Far Away from the Chickens

Written on March 3, 2014 for ENGW 213

“Anna, remember it is your turn to feed the chickens tomorrow,” my mama told me.

Da,” I lied. “Of course.” And in my mind, I caught the image and cradled it —Mama standing there in the kitchen, holding the white porcelain dish in one hand and a blue drying cloth in the other, the light from the window highlighting the contours of her body. I knew full well that I wouldn’t be feeding the chickens.

Instead I am here, waiting nervously at the train station in Yaroslavl, clutching my green and yellow carpetbag. I set it down with one hand and pick it up with the other a moment later. I tuck a strand of wayward black hair back into my headscarf and turn my back to the icy wind.

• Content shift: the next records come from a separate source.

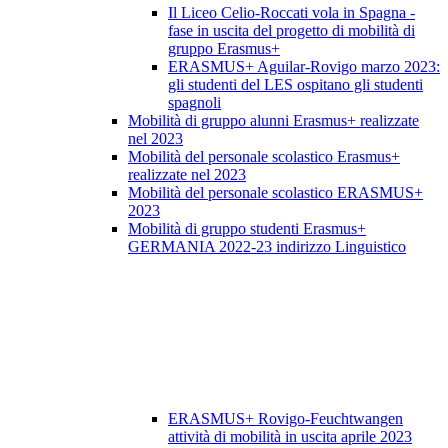
Il Liceo Celio-Roccati vola in Spagna -
fase in uscita del progetto di mobilità di
gruppo Erasmus+
ERASMUS+ Aguilar-Rovigo marzo 2023:
gli studenti del LES ospitano gli studenti
spagnoli
Mobilità di gruppo alunni Erasmus+ realizzate
nel 2023
Mobilità del personale scolastico Erasmus+
realizzate nel 2023
Mobilità del personale scolastico ERASMUS+
2023
Mobilità di gruppo studenti Erasmus+
GERMANIA 2022-23 indirizzo Linguistico
ERASMUS+ Rovigo-Feuchtwangen
attività di mobilità in uscita aprile 2023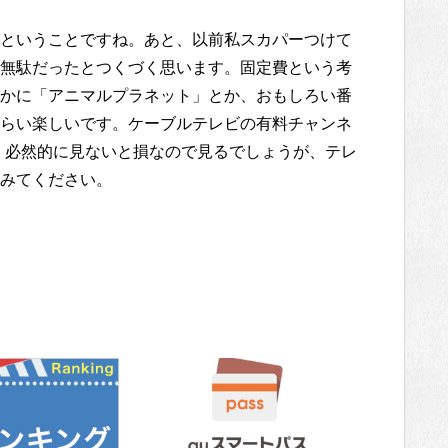
ということですね。あと、以前私スカパーつけて
無駄だったとつくづく思います。固定費という考
かに「アニマルプラネット」とか、おもしろい番
らい楽しいです。ケーブルテレビの有料チャンネ
、必然的に見ないと損なので見るでしょうが、テレ
みてください。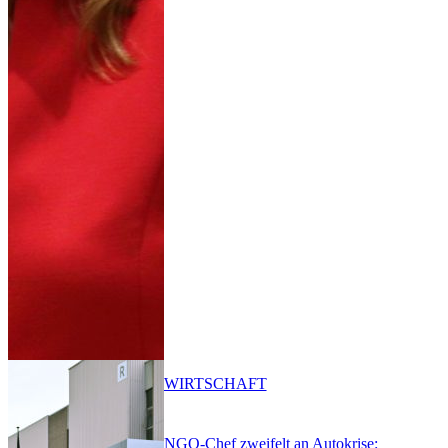
WIRTSCHAFT
NGO-Chef zweifelt an Autokrise:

Around me, the crowd pulses, their boots stamping dirty patterns in the snow. Someone ask me. I’ve choked down this secret for too long. Someone, anyone ask me! They won’t though. No one notices a colorfully clad, nineteen-year-old girl, clutching her carpetbag as she waits for the train. They cannot tell how my heart pounds in my chest like a young sluga beating out the carpets.

The early sun glints on the train’s steely roof as it pulls in, all clanking and hissing. Bodies clamber in around me, cattle-like, when the doors open.

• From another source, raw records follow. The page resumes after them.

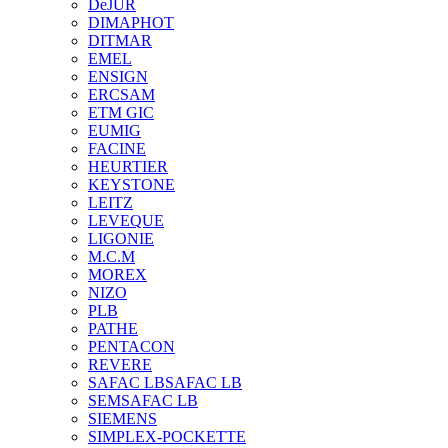
DeJUR
DIMAPHOT
DITMAR
EMEL
ENSIGN
ERCSAM
ETM GIC
EUMIG
FACINE
HEURTIER
KEYSTONE
LEITZ
LEVEQUE
LIGONIE
M.C.M
MOREX
NIZO
PLB
PATHE
PENTACON
REVERE
SAFAC LB
SAFAC LB
SEM
SAFAC LB
SIEMENS
SIMPLEX-POCKETTE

I press forward through the aisle of the first car and on through the second. No seats. The crowd thins as I make my way into the third car. Aha! I squeeze into a seat between an old man and a young one. I tuck the folds of my yellow skirt in close to my body and carefully slide my bag beneath my seat.

The bearded gentleman is not disposed to be social. He slouches against his seat, cap pulled low, close to his eyes. Soon, he pulls out a cigarette. He turns it over in his fingers, breathing it with his eyes before carefully tucking it back in the front pocket of his shirt.

No matter. I am not disposed to mind him either. I twist my fingers into fantastic contortions and bounce my knees up and down occasionally, straining to suppress the excitement that threatens spill over into a scream or a barynya dance. I want to share my secret.

I reach into my bag and my fingers close around the novel I bought for myself in anticipation of the trip. Perhaps I can distract myself by reading. But instead, I stare at first page, imagining the jolt as the train stops in Vladivostok, the pulsing of the crowd as they scramble to disembark. I see myself on the platform, searching for a face. I am shaking again—whether from fear or happiness I do not know.

The young man on my left watches my reflection in the dust-stained window. An amused smile hovers somewhere just beyond the lips.

After my fourth bouncing episode, he speaks.

“Peder.” He holds out his hand.

“Anna.” I shake it.

The bearded man shifts slightly away from us.

“And where are you going, Anna?” He asks the question.

“I’m on my way to Vladivostok,” I whisper confidentially, as if I have not been dying to tell, “I’m planning to elope.”